Eucharisteo. It is a new word in my vocabulary and now a daily reminder to be thankful. Author, Ann Voskamp, in her book One Thousand Gifts breaks it down as “Eucharisteo, thanksgiving, envelopes the Greek word for grace, charis. But it also holds its derivative, the Greek word, chara meaning joy.” A dear friend of mine shared the concept with us just a couple months ago at International Church. Before Jen left for vacation she gave me her copy of One Thousand Gifts. She is now home in Canada starting cancer treatments and her email updates are full of eucharisteo. I cringe at the thought of my complaints about minuscule things like bugs in my flour or another rainy day- when I should instead be thankful for food and shelter. So after reading this book, I made it point to give thanks and the joy certainly does follow.

I am thankful for God bringing me here to work with fistula ladies. They bring me endless joy. If I am having a frustrating day, I just take a moment to sit on the bench with the ladies as they plant their hair. I see Monday at her same spot on the bench everyday. She is a tough little lady even to me as she speaks Limba, confident that I know what she is saying. I really don't, but the smiling helps.  I walk by the ward and hear “Allis” called through the screen windows and know someone is looking for me to come and dance.
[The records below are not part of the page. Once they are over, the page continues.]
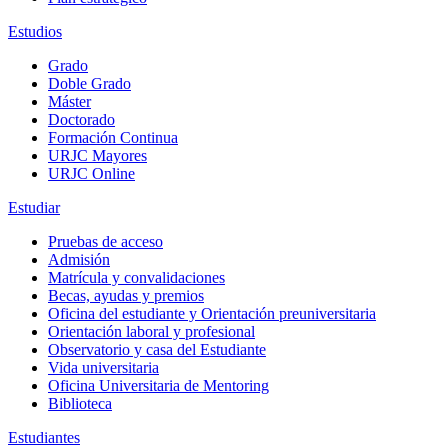
Estudios
Grado
Doble Grado
Máster
Doctorado
Formación Continua
URJC Mayores
URJC Online
Estudiar
Pruebas de acceso
Admisión
Matrícula y convalidaciones
Becas, ayudas y premios
Oficina del estudiante y Orientación preuniversitaria
Orientación laboral y profesional
Observatorio y casa del Estudiante
Vida universitaria
Oficina Universitaria de Mentoring
Biblioteca
Estudiantes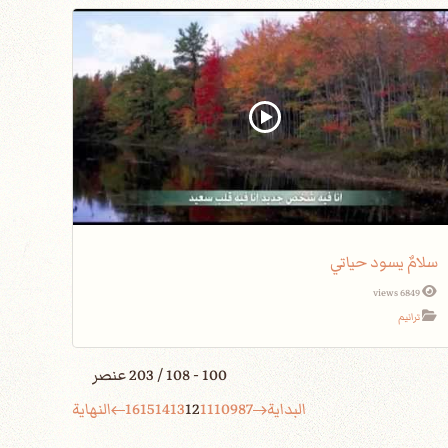
سلامٌ يسود حياتي
6849 views
ترانيم
100 - 108 / 203 عنصر
البداية
7
8
9
10
11
12
13
14
15
16
النهاية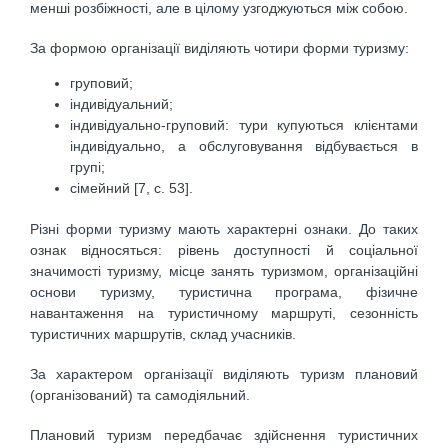
менші розбіжності, але в цілому узгоджуються між собою.
За формою організації виділяють чотири форми туризму:
груповий;
індивідуальний;
індивідуально-груповий: тури купуються клієнтами
індивіду­ально, а обслуговування відбувається в
групі;
сімейний [7, c. 53].
Різні форми туризму мають характерні ознаки. До таких
ознак відносяться: рівень доступності й соціальної
значимості туризму, місце занять туризмом, організаційні
основи туризму, туристична програма, фізичне
навантаження на туристичному маршруті, сезонність
туристичних маршрутів, склад учасників.
За характером організації виділяють туризм плановий
(організований) та самодіяльний.
Плановий туризм передбачає здійснення туристичних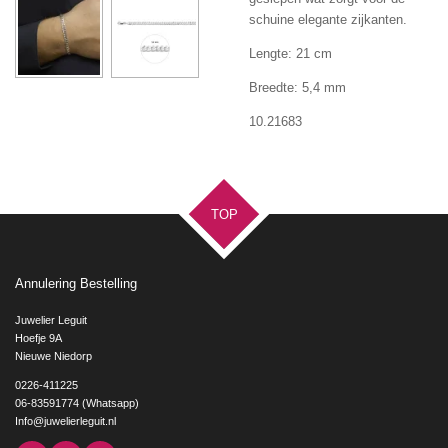
schuine elegante zijkanten.
Lengte: 21 cm
Breedte: 5,4 mm
10.21683
TOP
Annulering Bestelling
Juwelier Leguit
Hoefje 9A
Nieuwe Niedorp
0226-411225
06-83591774 (Whatsapp)
Info@juwelierleguit.nl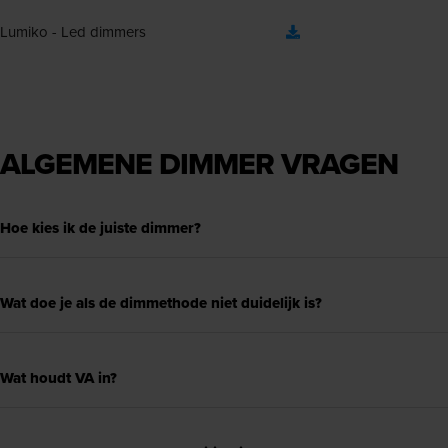
Lumiko - Led dimmers
ALGEMENE DIMMER VRAGEN
Hoe kies ik de juiste dimmer?
Wat doe je als de dimmethode niet duidelijk is?
Wat houdt VA in?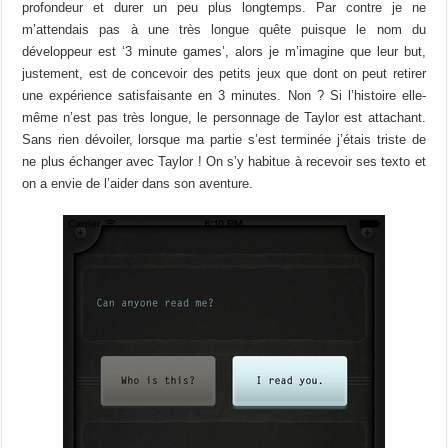
profondeur et durer un peu plus longtemps. Par contre je ne
m’attendais pas à une très longue quête puisque le nom du
développeur est ‘3 minute games’, alors je m’imagine que leur but,
justement, est de concevoir des petits jeux que dont on peut retirer
une expérience satisfaisante en 3 minutes. Non ? Si l’histoire elle-
même n’est pas très longue, le personnage de Taylor est attachant.
Sans rien dévoiler, lorsque ma partie s’est terminée j’étais triste de
ne plus échanger avec Taylor ! On s’y habitue à recevoir ses texto et
on a envie de l’aider dans son aventure.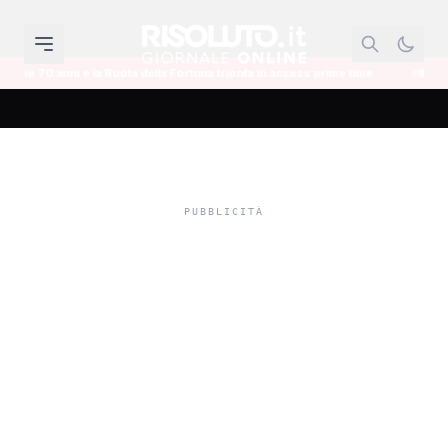
ta della Fortuna trionfa in access prime time
Il mondo dell'informazione s
Musumeci annuncia:
"Chiudo gli Iacp, hanno
creato una voragine
finanziaria e resta
l'emergenza abitativa"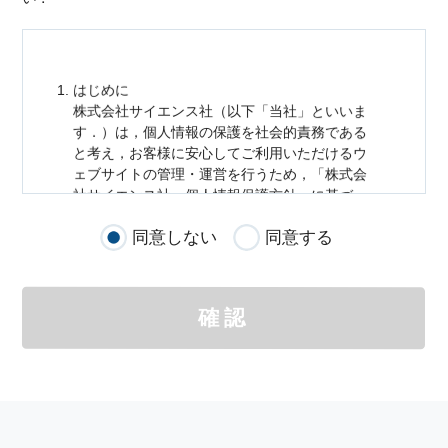
はじめに
株式会社サイエンス社（以下「当社」といいま
す．）は，
個人情報
の保護を社会的責務である
と考え，お客様に安心してご利用いただけるウ
ェブサイトの管理・運営を行うため，「株式会
社サイエンス社
個人情報
保護方針」に基づ
き，以下のとおり「ウェブサイトにおける
個人
同意しない
同意する
情報
の取扱い」を定めました．
個人情報
の取扱いの適用範囲
個人情報
の取扱いについては，お客様が当社の
確認
サイトを通じて商品の購入，当社へのご連絡，
メールマガジンの購読などをご利用された時に
適応されます．
お客様が当社のサイトを利用される際に収集さ
れた
個人情報
は，当
個人情報
の取扱いについて
の考え方に従い管理されます．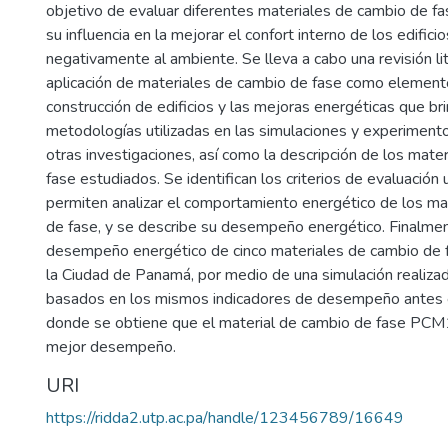
objetivo de evaluar diferentes materiales de cambio de f
su influencia en la mejorar el confort interno de los edific
negativamente al ambiente. Se lleva a cabo una revisión lit
aplicación de materiales de cambio de fase como elemento
construcción de edificios y las mejoras energéticas que bri
metodologías utilizadas en las simulaciones y experiment
otras investigaciones, así como la descripción de los mate
fase estudiados. Se identifican los criterios de evaluación 
permiten analizar el comportamiento energético de los ma
de fase, y se describe su desempeño energético. Finalmen
desempeño energético de cinco materiales de cambio de fa
la Ciudad de Panamá, por medio de una simulación realiza
basados en los mismos indicadores de desempeño antes 
donde se obtiene que el material de cambio de fase PCM
mejor desempeño.
URI
https://ridda2.utp.ac.pa/handle/123456789/16649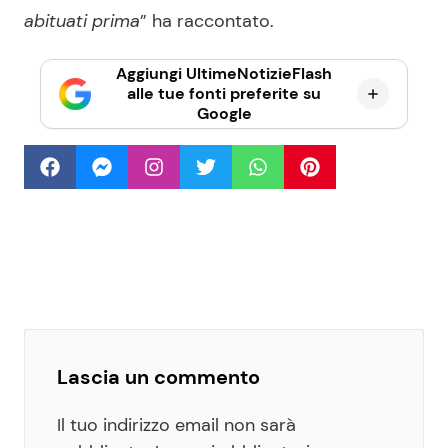
abituati prima
” ha raccontato.
Aggiungi UltimeNotizieFlash
alle tue fonti preferite su
Google
Lascia un commento
Il tuo indirizzo email non sarà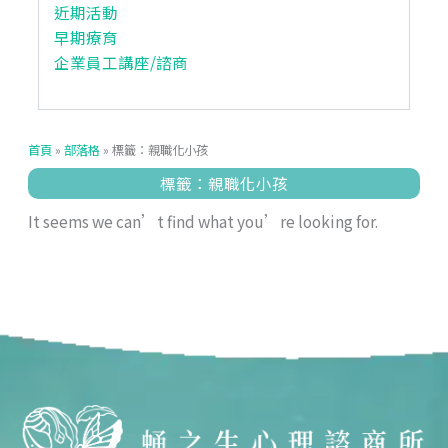
近期活動
早期療育
企業員工講座/諮商
首頁
»
部落格
»
標籤：親職化小孩
標籤：親職化小孩
It seems we can’t find what you’re looking for.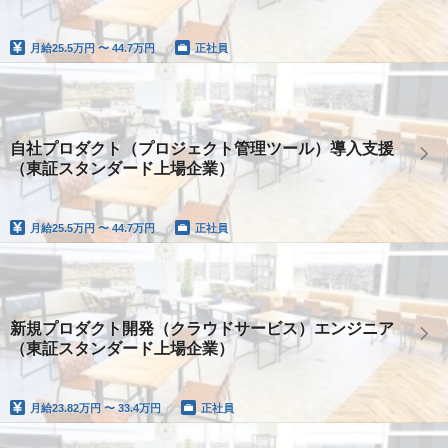
月給
25.5万円 〜 44.7万円
正社員
自社プロダクト（プロジェクト管理ツール）導入支援
（東証スタンダード上場企業）
月給
25.5万円 〜 44.7万円
正社員
新規プロダクト開発（クラウドサービス）エンジニア
（東証スタンダード上場企業）
月給
23.82万円 〜 33.4万円
正社員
Even a minute of dancing with the ladies brings laughter to the ward. I love that Fatmata, Kadiatu, and Mariatu are always together chatting away in their native tongue. They are determined to teach me more Temene, I try, but I stick with the basic greeting I already know. They have given me a Temene name, Alimatu, so I hear that across the courtyard on occasion. Isatu arrived over the weekend because she will have her surgery in two weeks. I am even thankful we will have another camp this month- it means Isatu along with many women will have their fistulas repaired. Most of all, I am thankful for the Gladi gladi ceremonies. We give Papa God thanks for the healing of the ladies. You can see the joy come alive in their dances and hear it in their songs.

I have been planning First Aid & CPR training for all AWC staff along with IMATT paramedic Tasha. The maintenance guys and domestic ladies leave the classroom with smiles on their faces and contagious joy. All we have done is given them basic knowledge and skills, but they are thankful. I also have the privilege of teaching computer skills to Millicent, the OR supervisor. She is almost double my age and we have a lot of fun working together not only in theatre, but now at my desk. All last week, Milo typed her first Word document and Friday she presented her first OR policy. I am thankful to all the teachers (and my parents) that taught me how to use a computer and to type without looking at the keyboard. It’s nice to take a break, cuddle a baby, and to watch Millicent discover new things she can do now on the computer.

I look back over the past week and I have a lot to be thankful for- even bubble wrap. Two containers came this week full of supplies, but also an endless supply of laughter from the ladies as I showed them the fun you can have with bubble wrap. This evening, I cleaned up my office after a day of admin duties and headed out the door toward home. I saw only one kitchen lady dishing up the patients’ dinner, so I headed over to help serve. It was cassava leaves, not my favorite dish to smell or even to look at. Nonetheless, I delivered the green sludge and rice to each of my ladies sitting on their benches. As they took the bowl from the tray, each one said “Tenki” and that brings me immeasurable joy. That's eucharisteo- joy that comes from thanksgiving.


The views expressed here are solely mine and are not the opinion of AWC/Mercy Ships.